Last weekend was supposed to be a jubilant celebration for Red Sox Nation. After taking two out of three from the Baltimore Orioles, the Olde Towne Team returned to Fenway Park for its first home series of the season and, more importantly, its World Series ring ceremony. Not one, not two, but three giant red banners were unfurled over the Green Monster during Friday afternoon's festivities, reminding Red Sox fans that their baseball team has had more championships this millennia than any other. (Five other banners were unfurled as well for the team's five championships prior to and including 1918.) Then, the first-place Sox took the field to rousing applause - the sun was shining, spring was in the air. Baseball was back.
That moment was the pinnacle of the weekend for Red Sox fans. But as soon as it started, it all went downhill. The three-game series, an interleague affair against the Milwaukee Brewers, got off to a rocky start when the Red Sox lost their home opener for the first time since 2004 thanks to Edward Mujica imploding in the ninth inning of a tied game, allowing Milwaukee to score four runs and grab a stunning 6-2 victory.
Saturday's game was also decided in the final inning. After a grueling back-and-forth, the game went into extras knotted at six before the Brewers broke through in the 11th and won again. The series culminated with Boston unable to muster any offense in the finale, a lackluster 4-0 defeat. When it was all said and done, the reeling Red Sox had been swept at home for the first time since last May and tumbled to last place in the process.
How could a weekend that began with so much hope and optimism turn out to be such a nightmare?
The defending World Series champs didn't just lose - they lost in painful, excruciating fashion. The opener was an out-and-out collapse. The next day, they dropped an extra-innings nail-biter by one run. On Sunday, Boston was held scoreless even though every Sox starter recorded a hit. However, nobody got the big hit, and so another brilliant start by Jon Lester went for naught.

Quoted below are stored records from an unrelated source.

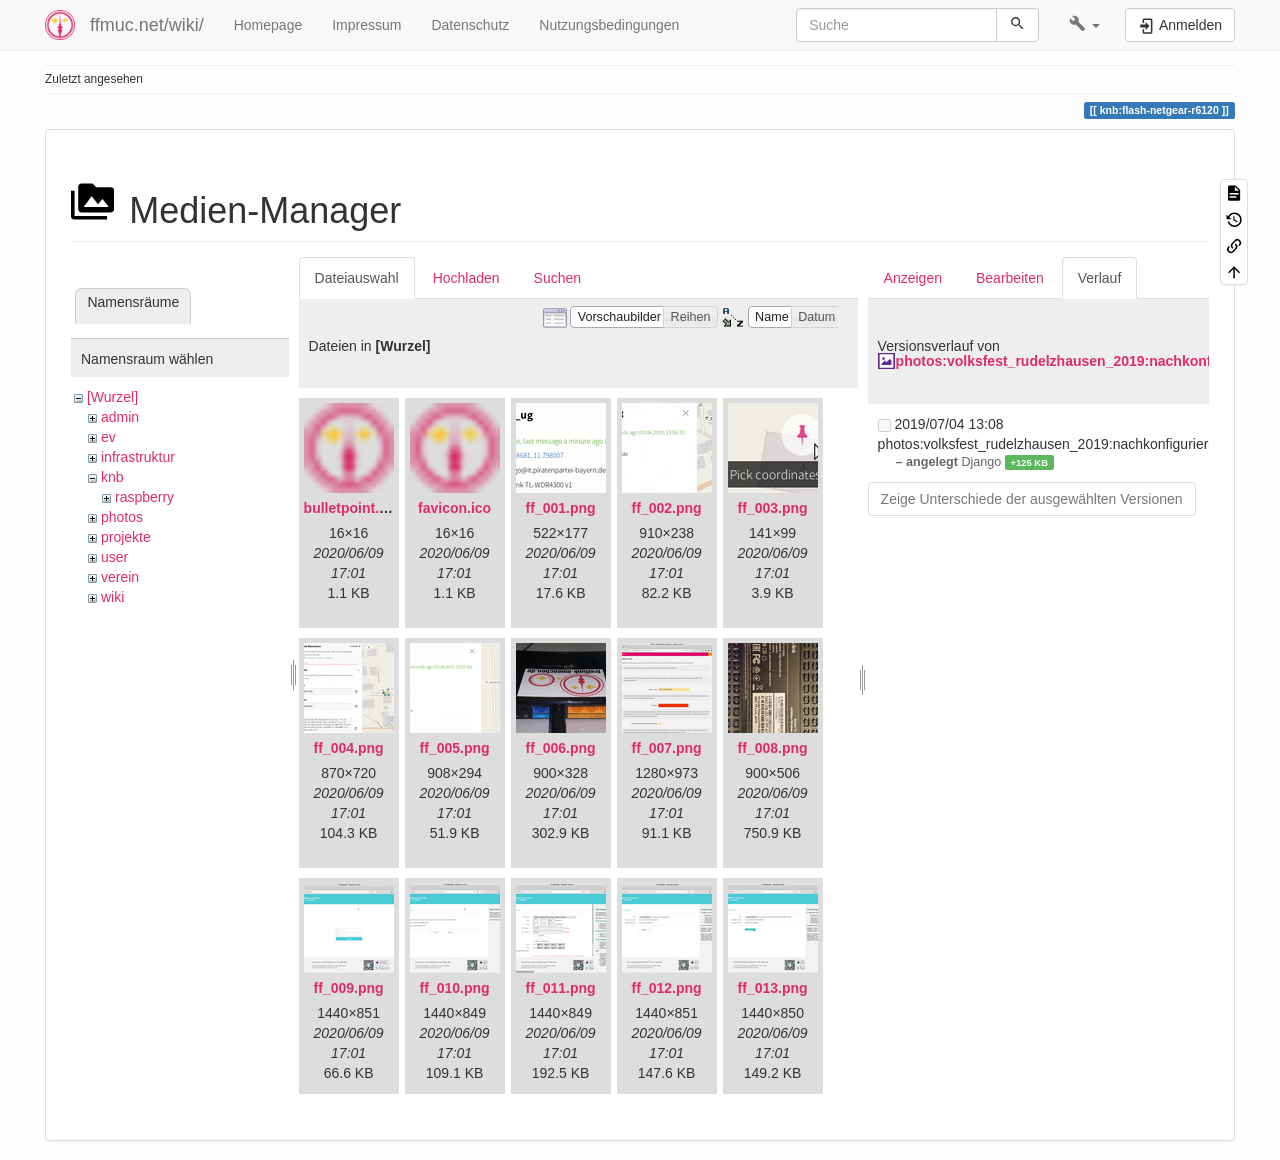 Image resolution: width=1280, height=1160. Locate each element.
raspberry (144, 497)
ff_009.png (349, 988)
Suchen (557, 278)
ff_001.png (561, 508)
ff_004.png (349, 748)
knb (112, 477)
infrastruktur (138, 457)
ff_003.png (773, 508)
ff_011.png (561, 988)
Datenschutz (470, 25)
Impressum (366, 25)
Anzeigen (913, 278)
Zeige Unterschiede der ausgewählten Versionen (1032, 499)
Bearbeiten (1010, 278)
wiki (112, 597)
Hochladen (466, 278)
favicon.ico (454, 508)
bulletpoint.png (354, 508)
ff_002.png (667, 508)
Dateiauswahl (357, 278)
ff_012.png (667, 988)
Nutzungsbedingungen (609, 25)
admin (120, 417)
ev (108, 437)
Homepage (268, 25)
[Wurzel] (112, 397)
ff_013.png (773, 988)
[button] (1084, 25)
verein (120, 577)
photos (122, 517)
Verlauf (1100, 278)
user (114, 557)
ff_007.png (667, 748)
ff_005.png (455, 748)
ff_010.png (455, 988)
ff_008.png (773, 748)
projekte (126, 537)
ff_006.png (561, 748) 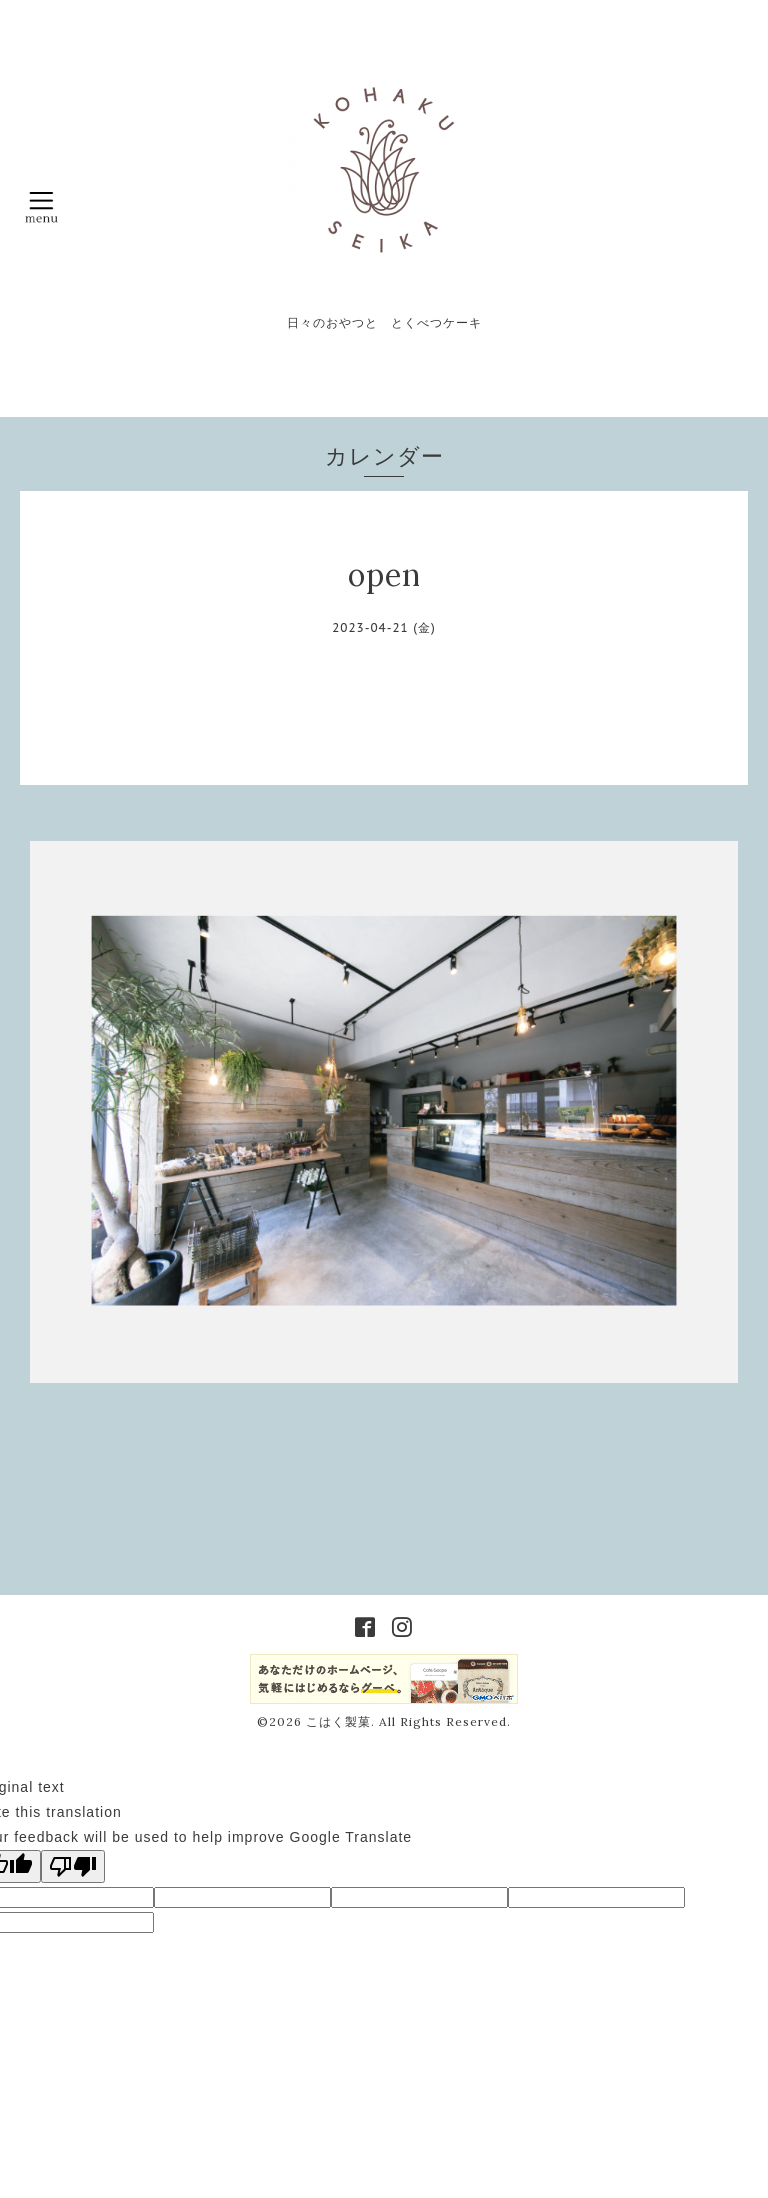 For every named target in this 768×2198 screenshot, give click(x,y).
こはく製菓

It was vintage Red Sox, losing baseball games in every way imaginable. First the bullpen unraveled, then the starting pitching failed them and finally the bats came up empty. Making matters worse was a shaky defense that committed five errors over the weekend. Unsurprisingly, Boston never led during the series.
The Red Sox are no strangers to sluggish starts, but a big reason why they won the division last year was because they jumped out to an early lead in the standings. The games in April matter just as much as they do in September, so the foundation for a winning season is built in the spring. Better to start on the right foot than have to play catch-up all summer.
If it sounds like I'm overreacting to Boston's early struggles, it's because I am. As a Red Sox fan, I'm programmed to start freaking out at the first sign of trouble. I'm already wondering how the sweep might affect their playoff odds. Ridiculous, I know, but it's how I'm wired to think. Excessive worrying is in my DNA.
Obviously it's still very early in the season - much too soon to start panicking - and the Sox still have lots of baseball left to play. The season is barely a week old. They will have many opportunities to redeem themselves. Besides, one bad series doesn't spoil their season. Sweeps happen. It's not the end of the world.
Things will get better, I tell myself, but I'm not going to relax until they do.